Needless to say, sending the second ones tensor to the appropriate device fixes this. Running a similar piece of code was also returning an “out of memory” error, but I can’t repro this as easily.

Hope this helps.

ptrblck · November 19, 2020, 8:12am

Could you update to PyTorch 1.7.0 or the nightly release, as I get a proper error now:

RuntimeError: Tensor for 'out' is on CPU, Tensor for argument #1 'self' is on CPU, but expected them to be on GPU (while checking arguments for addmm)

so it seems to be an already fixed issue.

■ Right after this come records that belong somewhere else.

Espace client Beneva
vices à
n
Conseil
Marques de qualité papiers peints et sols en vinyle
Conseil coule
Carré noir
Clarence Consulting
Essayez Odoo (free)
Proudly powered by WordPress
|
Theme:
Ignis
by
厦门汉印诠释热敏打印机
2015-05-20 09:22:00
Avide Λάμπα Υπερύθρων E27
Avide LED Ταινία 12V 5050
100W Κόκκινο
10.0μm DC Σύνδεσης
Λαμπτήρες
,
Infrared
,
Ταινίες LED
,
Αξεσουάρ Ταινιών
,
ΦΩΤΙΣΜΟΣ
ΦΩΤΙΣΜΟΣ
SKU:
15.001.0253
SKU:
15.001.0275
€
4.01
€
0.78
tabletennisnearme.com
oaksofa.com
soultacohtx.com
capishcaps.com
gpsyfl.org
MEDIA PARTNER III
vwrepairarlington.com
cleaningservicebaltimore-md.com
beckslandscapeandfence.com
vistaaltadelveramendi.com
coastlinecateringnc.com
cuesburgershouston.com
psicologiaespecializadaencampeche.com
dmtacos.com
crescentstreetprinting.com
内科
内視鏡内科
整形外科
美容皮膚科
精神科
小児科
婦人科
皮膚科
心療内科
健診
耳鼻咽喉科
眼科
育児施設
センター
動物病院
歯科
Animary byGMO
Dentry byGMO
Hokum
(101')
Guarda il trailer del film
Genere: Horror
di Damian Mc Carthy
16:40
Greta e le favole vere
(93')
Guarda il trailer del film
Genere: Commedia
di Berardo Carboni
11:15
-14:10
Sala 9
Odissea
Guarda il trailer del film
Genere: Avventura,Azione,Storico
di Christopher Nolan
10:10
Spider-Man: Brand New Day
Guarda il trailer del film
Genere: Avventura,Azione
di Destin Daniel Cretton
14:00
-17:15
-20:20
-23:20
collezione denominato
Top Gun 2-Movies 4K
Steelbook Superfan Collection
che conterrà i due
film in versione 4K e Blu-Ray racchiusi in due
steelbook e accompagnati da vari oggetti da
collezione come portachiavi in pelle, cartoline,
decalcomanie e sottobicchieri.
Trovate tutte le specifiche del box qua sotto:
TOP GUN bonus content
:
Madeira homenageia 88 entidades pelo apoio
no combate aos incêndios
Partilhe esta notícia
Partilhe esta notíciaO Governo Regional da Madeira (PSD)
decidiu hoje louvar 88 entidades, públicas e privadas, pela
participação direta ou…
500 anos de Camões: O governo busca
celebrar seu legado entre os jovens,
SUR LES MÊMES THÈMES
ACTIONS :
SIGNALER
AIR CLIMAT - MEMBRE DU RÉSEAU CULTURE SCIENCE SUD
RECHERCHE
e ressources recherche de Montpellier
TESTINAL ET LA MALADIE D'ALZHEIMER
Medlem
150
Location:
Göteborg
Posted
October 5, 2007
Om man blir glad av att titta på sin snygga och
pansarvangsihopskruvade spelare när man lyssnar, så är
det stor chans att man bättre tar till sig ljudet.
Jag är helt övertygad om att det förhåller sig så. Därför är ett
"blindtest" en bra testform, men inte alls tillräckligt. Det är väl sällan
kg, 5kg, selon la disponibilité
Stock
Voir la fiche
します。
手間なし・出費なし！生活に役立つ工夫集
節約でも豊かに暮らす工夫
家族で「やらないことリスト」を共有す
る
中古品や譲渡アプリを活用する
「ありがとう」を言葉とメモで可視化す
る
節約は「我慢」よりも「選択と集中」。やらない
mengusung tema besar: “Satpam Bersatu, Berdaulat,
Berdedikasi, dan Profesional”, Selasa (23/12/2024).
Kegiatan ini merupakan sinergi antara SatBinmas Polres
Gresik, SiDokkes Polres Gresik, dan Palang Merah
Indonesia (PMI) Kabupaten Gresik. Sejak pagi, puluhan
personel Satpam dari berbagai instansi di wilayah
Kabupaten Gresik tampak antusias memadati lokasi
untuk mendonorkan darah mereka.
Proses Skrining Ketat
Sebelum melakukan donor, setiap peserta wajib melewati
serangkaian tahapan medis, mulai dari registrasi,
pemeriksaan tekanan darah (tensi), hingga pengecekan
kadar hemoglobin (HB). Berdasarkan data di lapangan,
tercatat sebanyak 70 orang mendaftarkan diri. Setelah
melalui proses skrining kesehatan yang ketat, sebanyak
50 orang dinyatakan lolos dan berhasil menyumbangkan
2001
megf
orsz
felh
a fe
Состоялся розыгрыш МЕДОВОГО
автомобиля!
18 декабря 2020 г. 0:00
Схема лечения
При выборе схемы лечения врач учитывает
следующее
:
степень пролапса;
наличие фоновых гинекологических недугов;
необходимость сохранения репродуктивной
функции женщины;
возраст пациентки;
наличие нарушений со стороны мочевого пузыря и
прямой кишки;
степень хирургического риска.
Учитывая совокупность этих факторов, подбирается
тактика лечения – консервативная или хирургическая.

klaus · July 21, 2021, 9:05pm

Hey I am facing this Cuda error: An illegal memory access encountered. I am running my program on 4 Gpus using Pytorch’s Distributed data parallel:

Traceback (most recent call last):
  File "analysis_pipelines/training_models/tabnet.py", line 150, in <module>
    distributed_tabnet(train_data_path, test_data_path, save_model_path, local_rank)
  File "analysis_pipelines/training_models/tabnet.py", line 85, in distributed_tabnet
    tabnet_model.multiprocess_fit(X_train=X_train, y_train=y_train, eval_set=eval_set, eval_metric=eval_metric, weights=1, batch_size= batch_size, patience= patience, train_dataloader=train_loader, max_epochs=max_epochs)
  File "/home/rkudupudi/rkudupudi_tf/lib/python3.6/site-packages/pytorch_tabnet/abstract_model.py", line 371, in multiprocess_fit
    self._train_epoch(train_dataloader)
  File "/home/rkudupudi/rkudupudi_tf/lib/python3.6/site-packages/pytorch_tabnet/abstract_model.py", line 633, in _train_epoch
    batch_logs = self._train_batch(X, y)
  File "/home/rkudupudi/rkudupudi_tf/lib/python3.6/site-packages/pytorch_tabnet/abstract_model.py", line 675, in _train_batch
    loss.backward()
  File "/home/rkudupudi/rkudupudi_tf/lib/python3.6/site-packages/torch/_tensor.py", line 255, in backward
    torch.autograd.backward(self, gradient, retain_graph, create_graph, inputs=inputs)
  File "/home/rkudupudi/rkudupudi_tf/lib/python3.6/site-packages/torch/autograd/__init__.py", line 149, in backward
    allow_unreachable=True, accumulate_grad=True)  # allow_unreachable flag
RuntimeError: CUDA error: an illegal memory access was encountered
CUDA kernel errors might be asynchronously reported at some other API call,so the stacktrace below might be incorrect.

The program runs on a single GPU without any problems. I tried doing CUDA_LAUCH_BLOCKING=1 while starting the program from the terminal, but the program hanged after a few epochs of training. After that I was blocked from accessing the GPUs, until I restart my machine. Kindly let me know how to fix this.
My current pytorch version is 1.9.0+cu102.
Kindly let me know how to resolve this.
Thanks

ptrblck · July 21, 2021, 9:24pm

You could run the script via compute-sanitizer or cuda-gdb to get the stacktrace or alternatively you could also create a cuda coredump via CUDA_ENABLE_COREDUMP_ON_EXCEPTION=1 and check it via cuda-gdb afterwards.
If this doesn’t work, could you post an executable code snippet to reproduce the issue?